> _What to do_: Records follow. Pull out every line that contains "London".

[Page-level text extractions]
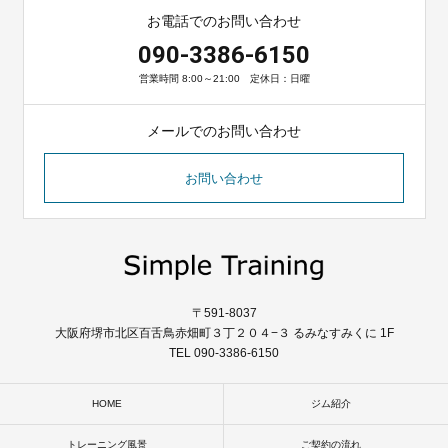
お電話でのお問い合わせ
090-3386-6150
営業時間 8:00～21:00 定休日：日曜
メールでのお問い合わせ
お問い合わせ
〒591-8037
大阪府堺市北区百舌鳥赤畑町３丁２０４−３ るみなすみくに 1F
TEL 090-3386-6150
HOME
ジム紹介
トレーニング風景
ご契約の流れ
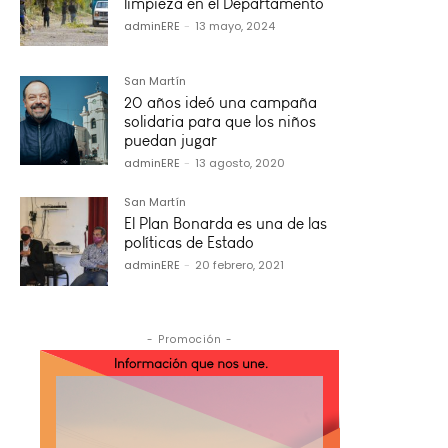
limpieza en el Departamento
adminERE
-
13 mayo, 2024
San Martín
20 años ideó una campaña
solidaria para que los niños
puedan jugar
adminERE
-
13 agosto, 2020
San Martín
El Plan Bonarda es una de las
políticas de Estado
adminERE
-
20 febrero, 2021
- Promoción -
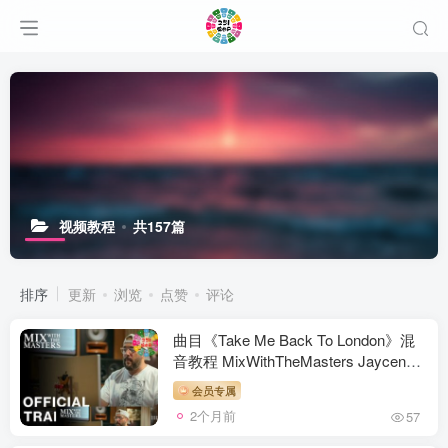
视频教程
共157篇
排序
更新
浏览
点赞
评论
曲目《Take Me Back To London》混
音教程 MixWithTheMasters Jaycen
Joshua Mixing ‘Take Me Back To
会员专属
London’ by Ed Sheeran ft. Storm
2个月前
57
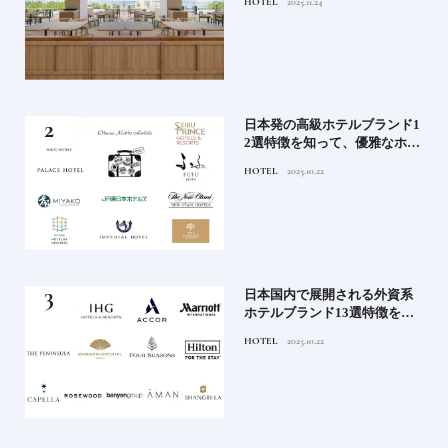
HOTEL
2025.11.24
ィホテルまでご紹介【前編】
蒸留
日本発の高級ホテルブランド1
たい
2選特徴を知って、優雅なホテ
ルステイを満喫｜ホテルブラ
HOTEL
2025.10.22
ンド大解剖①
」実
日本国内で展開される外資系
の実
ホテルブランド13選特徴を知
ら知
って、優雅なホテルステイを
HOTEL
2025.10.22
神様
満喫｜ホテルブランド大解剖
⑦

> _Answer box_:
曲目《Take Me Back To London》混
London’ by Ed Sheeran ft. Storm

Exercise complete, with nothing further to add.